Bissendorf (awi). Die SPD Wedemark hat am Donnerstagabend ihre Chance genutzt und bei der durch den Wechsel an der Spitze notwendigen Runderneuerung ihren Vorstand auch gleich verjüngt. „Jetzt sind wir für das Wahljahr 2021 gut aufgestellt“, befand die mit 100 Prozent der Stimmen neu gewählte Vorsitzende Rebecca Schamber aus Borstel bei Neustadt.
Sie ist mit 44 Jahren etwa halb so alt wie ihre beiden Stellvertreter zusammen: Der 73-jährige Reiner Fischer aus Bissendorf wurde wiedergewählt, der 21-jährige Jean Schramke aus Mellendorf übernimmt den Stellvertreterposten, den Schamber durch ihre Wahl zur Vorsitzenden frei gemacht hat. Er sei zwar sehr jung, so Schramke bei seiner Kurzvorstellung, doch seit einem Kurzpraktikum bei Caren Marks, für das er sich als 14-jähriger Schüler gemeinsam mit seinem erzsozialdemokratischen Großvater beworben habe, fest mit der SPD verbunden und kurz darauf auch in die Partei eingetreten. Den Posten des Verantwortlichen für das Finanzwesen wird wie seit vielen Jahren Günter Binnebößel aus Elze weiter ausfüllen. Revisor Helge Zychlinski hatte ihm nicht nur eine einwandfreie, sondern wirklich außergewöhnlich übersichtliche Kassenführung bescheinigt. Heike Süring aus Abbensen wird ihm neu als Vertreterin zur Seite stehen. Sie sei nach Abschluss ihrer beruflichen Fortbildung als Finanzwirtin gerne bereit ehrenamtliche Aufgaben zu übernehmen, berichtete Süring, die über die Elternarbeit und insbesondere über ihr Engagement für die Gründung der IGS zur SPD gekommen ist, wie sie berichtete. Als Schriftführer wurde Jochen Pardey aus Resse wiedergewählt.

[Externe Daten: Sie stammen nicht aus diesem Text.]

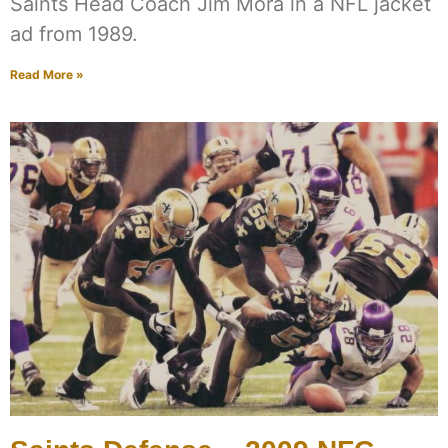
Saints Head Coach Jim Mora in a NFL jacket
ad from 1989.
Read More »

Neuer zweiter Schriftführer ist Timo Cramm aus Scherenbostel. Er gestand, dass er viel Spaß am Protokollschreiben habe und sich daher auf die neue Aufgabe freue. Schließlich wählten die 46 wahlberechtigten SPD-Mitglieder – insgesamt hat der Ortsverein 220 Mitglieder – noch fünf Beisitzer: Jörn Albes aus Bissendorf, Larbi Amerouz aus Mellendorf, Iris Faber aus Elze, Karin Kuhlmann aus Brelingen und Niklas Mühleis aus Hannover. Als Revisor steht Helge Zychlinski neu Jürgen Benk zur Seite.